1. Shakespeare’s Birthplace
Pay a visit to the restored Tudor mansion in Stratford-upon-Avon where the Bard of Avon was born, and lived until after he was married.
A hands-on insight into Shakespeare’s early life, this landmark building is also a shrine to his career.
Be sure to check out the ‘Friends and Family’ display, which focuses on his nearest and dearest and the relationships he shared with friends, neighbours, drinking companions and colleagues.
Address: The Shakespeare Centre, Henley St, Stratford-upon-Avon, Warwickshire, CV37 6QW
2. Shakespeare’s Schoolroom and Guildhall
Going back to where it all began, Shakespeare’s Schoolroom and Guildhall in Stratford-upon-Avon underwent a £1.8 million restoration project in 2016 and has been opened to the public since.
This is the school that Shakespeare attended as a boy from about 1571 to 1578, the place where he would have first experienced theatre, which now features a recreated classroom from his academic years.
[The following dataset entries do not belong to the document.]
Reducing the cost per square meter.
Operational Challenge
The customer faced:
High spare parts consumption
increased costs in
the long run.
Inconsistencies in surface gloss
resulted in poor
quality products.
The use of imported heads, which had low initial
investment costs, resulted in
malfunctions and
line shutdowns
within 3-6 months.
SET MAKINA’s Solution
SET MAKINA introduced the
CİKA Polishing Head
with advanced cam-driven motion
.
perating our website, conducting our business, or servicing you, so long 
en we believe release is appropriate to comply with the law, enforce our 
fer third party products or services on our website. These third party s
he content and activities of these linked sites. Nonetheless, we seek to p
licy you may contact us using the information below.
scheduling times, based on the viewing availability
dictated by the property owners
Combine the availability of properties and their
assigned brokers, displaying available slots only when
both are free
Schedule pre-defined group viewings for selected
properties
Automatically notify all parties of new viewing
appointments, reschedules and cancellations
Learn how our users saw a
Built between 1418 –1420, the Guildhall has been described by historian Michael Wood as ‘one of Britain’s most atmospheric buildings’.
Address: Shakespeare’s Schoolroom & Guildhall, Church Street, Stratford-upon-Avon, Warwickshire, CV37 6HB
3. Shakespeare Walking Tours
Take your time exploring Shakespeare’s hometown in Stratford-upon-Avon by taking your own self-guided tour. GPSmyCity is a downloadable app that turns your mobile or tablet into a personal tour guide. You will be able to follow the built-in GPS navigation to guide you along the tour to the most popular Shakespeare attractions. The Stratford-Upon-Avon Shakespeare Tour takes in seven attractions over a distance of 1.1 km and lasts for about one hour (but of course you can take as little or as much time as you like). The app also works offline, so you don’t need to worry about data while travelling abroad.
4. New Place
Visit the New Place in Stratford-upon-Avon, Shakespeare’s home for the last 19 years of his life, which has become a significant heritage landmark.
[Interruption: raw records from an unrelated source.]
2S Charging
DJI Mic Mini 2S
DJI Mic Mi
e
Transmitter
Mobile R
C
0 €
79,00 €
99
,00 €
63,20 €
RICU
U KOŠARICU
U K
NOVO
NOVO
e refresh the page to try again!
Shakespeare wrote 26 of his best-loved plays as owner of New Place, which made it all the more devastating when the building was demolished in 1759 by the then owner, who was ticked off by visiting Shakespeare enthusiasts.
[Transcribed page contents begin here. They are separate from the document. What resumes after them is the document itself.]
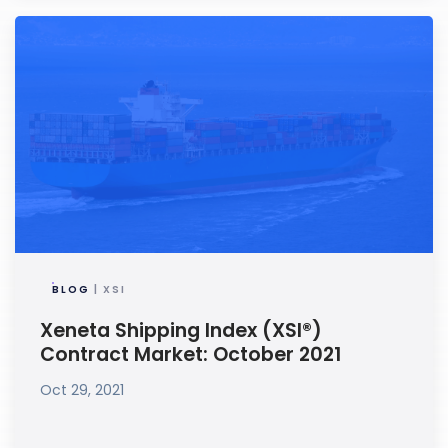
BLOG
| XSI
Xeneta Shipping Index (XSI®)
Contract Market: October 2021
Oct 29, 2021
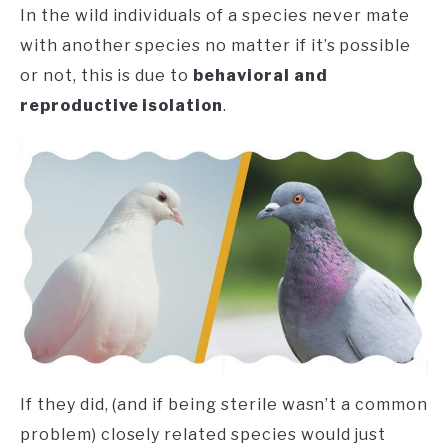
In the wild individuals of a species never mate
with another species no matter if it’s possible
or not, this is due to
behavioral and
reproductive isolation
.
If they did, (and if being sterile wasn’t a common
problem) closely related species would just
The re-imagined New Place will showcase how Shakespeare lived at the height of his career, as a family man, a homeowner and a successful entrepreneur.
Address: Shakespeare’s New Place, 22 Chapel Street, Stratford-upon-Avon, Warwickshire, CV37 6EP
5. Shakespeare’s Globe
No fan’s visit is complete without a visit to Shakespeare’s Globe theatre, overlooking the River Thames in London’s South Bank.
Housing a modern reconstruction of Shakespeare’s Elizabethan playhouse, the Globe Theatre, here you can see one of the classics performed like theatre-goers did in Shakespeare’s day, standing in the rowdy ‘yard’ in front of the stage.
You can also tour backstage or visit the popular exhibition about Shakespeare’s life and how it intertwined with London.
Address: Shakespeare’s Globe, 21 New Globe Walk, Bankside, London, SE1 9DT
6. Bard-style biking
Cycling-tour expert The Carter Company, offers a ten-night Shakespeare’s Way tour, following a route that the great playwright regularly took himself.
Beginning at Shakespeare’s Globe, where most of his plays were first performed, the itinerary meanders along the River Thames, pedalling through beautiful English countryside of the Cotswolds, passing Hampton Court, Windsor, Oxford (where Shakespeare often rested on this journeys between London and his hometown), Blenheim Palace to Stratford-upon-Avon in the Midlands.
Covering a leisurely 17 – 35 kilometres a day, it’s a gentle ride and it includes accommodation at country hotels and quaint inns along the way.
More information: Starts Fridays from London and finishes Stratford on Avon.